Política

Blanco nega propina e diz que negociava vacinas para o setor privado na CPI

Tenente-coronel da reserva e ex-assessor da Saúde teria participado do jantar em Brasília onde houve suposto pedido de propina de US$ 1 por dose de vacina

CPI da Pandemia ouviu nesta quarta-feira (4) o ex-assessor do Departamento de Logística do Ministério da Saúde Marcelo Blanco.
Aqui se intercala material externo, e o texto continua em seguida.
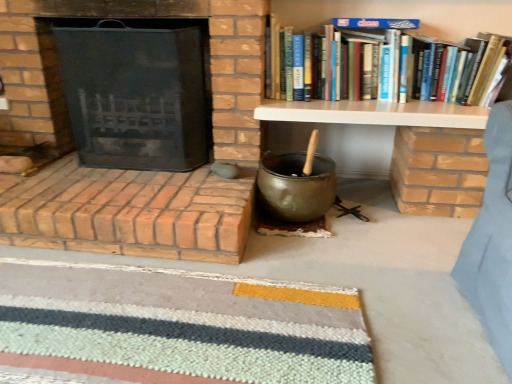 Question: Does striped wool doormat at lower center touch brick fireplace at left, the 1th fireplace in the bottom-to-top sequence?

Choices:
 (A) no
 (B) yes

Answer: (A)

Question: Does striped wool doormat at lower center have a greater width compared to brick fireplace at left, acting as the second fireplace starting from the top?

Choices:
 (A) no
 (B) yes

Answer: (A)

Question: Is brick fireplace at left, acting as the second fireplace starting from the top, surrounded by striped wool doormat at lower center?

Choices:
 (A) no
 (B) yes

Answer: (A)

Question: Considering the relative positions of striped wool doormat at lower center and brick fireplace at left, the 1th fireplace in the bottom-to-top sequence, in the image provided, is striped wool doormat at lower center to the right of brick fireplace at left, the 1th fireplace in the bottom-to-top sequence, from the viewer's perspective?

Choices:
 (A) yes
 (B) no

Answer: (A)

Question: Considering the relative sizes of striped wool doormat at lower center and brick fireplace at left, the 1th fireplace in the bottom-to-top sequence, in the image provided, is striped wool doormat at lower center bigger than brick fireplace at left, the 1th fireplace in the bottom-to-top sequence,?

Choices:
 (A) yes
 (B) no

Answer: (B)

Question: In terms of size, does white wood shelf at upper right appear bigger or smaller than striped wool doormat at lower center?

Choices:
 (A) big
 (B) small

Answer: (A)

Question: Is point (337, 109) closer or farther from the camera than point (316, 345)?

Choices:
 (A) farther
 (B) closer

Answer: (A)

Question: From a real-world perspective, is white wood shelf at upper right positioned above or below striped wool doormat at lower center?

Choices:
 (A) above
 (B) below

Answer: (A)

Question: Considering their positions, is white wood shelf at upper right located in front of or behind striped wool doormat at lower center?

Choices:
 (A) behind
 (B) front

Answer: (A)

Question: From the image's perspective, is black mesh fireplace screen at left, the second fireplace ordered from the bottom, located above or below white wood shelf at upper right?

Choices:
 (A) below
 (B) above

Answer: (B)

Question: From a real-world perspective, is black mesh fireplace screen at left, the 1th fireplace in the top-to-bottom sequence, physically located above or below white wood shelf at upper right?

Choices:
 (A) below
 (B) above

Answer: (B)

Question: Considering the positions of black mesh fireplace screen at left, the 1th fireplace in the top-to-bottom sequence, and white wood shelf at upper right in the image, is black mesh fireplace screen at left, the 1th fireplace in the top-to-bottom sequence, bigger or smaller than white wood shelf at upper right?

Choices:
 (A) big
 (B) small

Answer: (A)

Question: Would you say black mesh fireplace screen at left, the second fireplace ordered from the bottom, is inside or outside white wood shelf at upper right?

Choices:
 (A) inside
 (B) outside

Answer: (B)

Question: In the image, is brick fireplace at left, the 1th fireplace in the bottom-to-top sequence, on the left side or the right side of striped wool doormat at lower center?

Choices:
 (A) right
 (B) left

Answer: (B)

Question: From their relative heights in the image, would you say brick fireplace at left, the 1th fireplace in the bottom-to-top sequence, is taller or shorter than striped wool doormat at lower center?

Choices:
 (A) short
 (B) tall

Answer: (B) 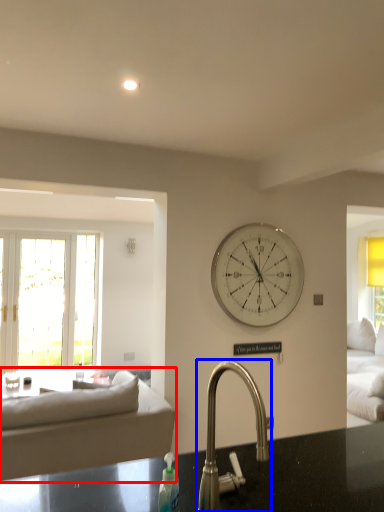 Question: Which object is further to the camera taking this photo, studio couch (highlighted by a red box) or tap (highlighted by a blue box)?

Choices:
 (A) studio couch
 (B) tap

Answer: (A) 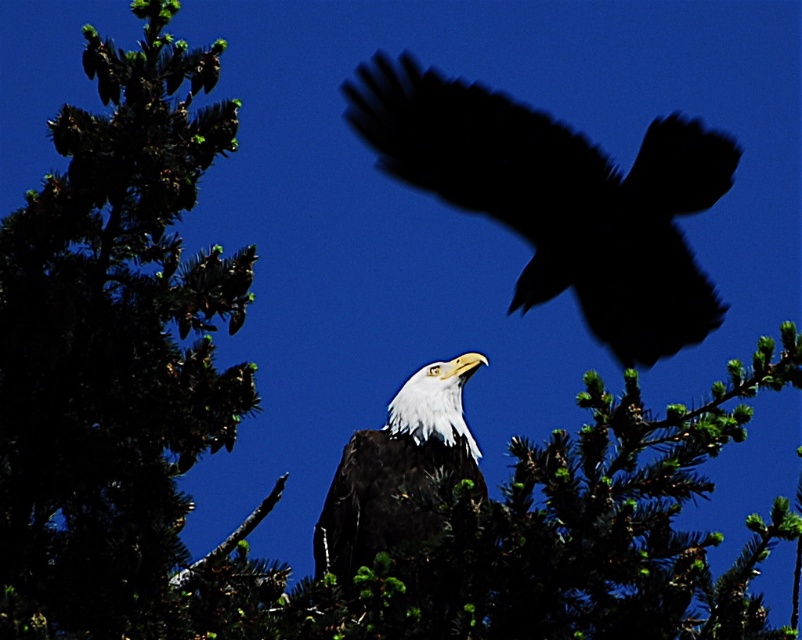 Who is more distant from viewer, (80, 564) or (551, 136)?

The point (551, 136) is more distant.

This screenshot has width=802, height=640. I want to click on green leafy tree at upper left, so click(114, 346).

Describe the element at coordinates (114, 346) in the screenshot. I see `green leafy tree at upper left` at that location.

This screenshot has width=802, height=640. Identify the location of green leafy tree at upper left. pos(114,346).

Measure the distance between point [397,100] and camera.

They are 20.63 feet apart.

At what (x,y) coordinates should I click in order to perform the action: click on white feathered bald eagle at center. Please return your answer as a coordinate pair (x, y). This screenshot has height=640, width=802. Looking at the image, I should click on (561, 198).

Between green leafy tree at upper left and white glossy eagle at center, which one has more height?

Standing taller between the two is green leafy tree at upper left.

Does green leafy tree at upper left have a smaller size compared to white glossy eagle at center?

Actually, green leafy tree at upper left might be larger than white glossy eagle at center.

Where is `green leafy tree at upper left`? green leafy tree at upper left is located at coordinates (114, 346).

Identify the location of green leafy tree at upper left. This screenshot has width=802, height=640. (114, 346). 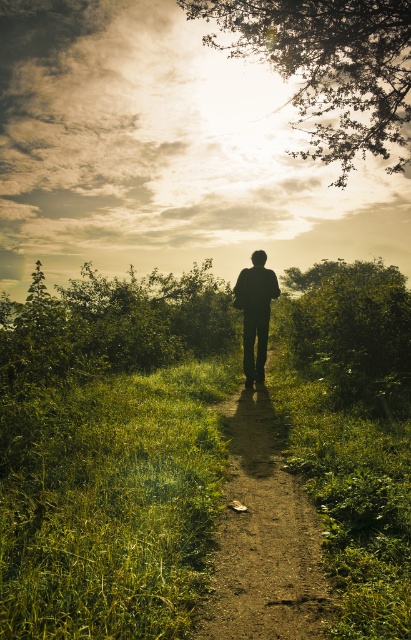 Between green leafy tree at center and silhouette figure at center, which one has more height?

With more height is green leafy tree at center.

Does green leafy tree at center have a larger size compared to silhouette figure at center?

Yes.

Find the location of a particular element. This screenshot has height=640, width=411. green leafy tree at center is located at coordinates (351, 332).

Is green leafy bush at left shorter than green leafy tree at center?

Yes.

Between green leafy bush at left and green leafy tree at center, which one has less height?

green leafy bush at left is shorter.

Between point (186, 284) and point (343, 362), which one is positioned in front?

Point (343, 362) is more forward.

What are the coordinates of `green leafy bush at left` in the screenshot? It's located at [113, 324].

Who is higher up, silvery metallic branches at upper center or green leafy tree at center?

silvery metallic branches at upper center is higher up.

Does silvery metallic branches at upper center have a larger size compared to green leafy tree at center?

Correct, silvery metallic branches at upper center is larger in size than green leafy tree at center.

Locate an element on the screen. The image size is (411, 640). silvery metallic branches at upper center is located at coordinates (328, 65).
Exonerado da pasta em janeiro, o tenente-coronel da reserva teria participado de um jantar em um restaurante localizado dentro de um shopping de Brasília em 25 de fevereiro. Nessa ocasião, segundo revendedor de vacinas Luiz Paulo Dominghetti, houve um pedido de propina de US$ 1 por dose de vacina.

Durante o depoimento de hoje, Blanco negou as acusações. “Eu jamais fiz pedido de comissionamento ou qualquer tipo de vantagem. Isso aí é absolutamente desconectado da realidade”, declarou. A Davati Medical Supply negociava a venda de 400 milhões de doses do imunizante.

O representante da Davati no Brasil, Cristiano Carvalho, havia mencionado que foi alertado por Dominghetti sobre um suposto “comissionamento”: “A informação que veio a mim não foi propina, ele [Dominguetti] usou comissionamento. Se referiu ao comissionamento sendo do grupo do tenente-coronel Marcelo Blanco [ex-assessor de Roberto Dias] e da pessoa que o tinha apresentado a Blanco, de nome Odilon”, disse Carvalho à CPI no dia 15 de julho.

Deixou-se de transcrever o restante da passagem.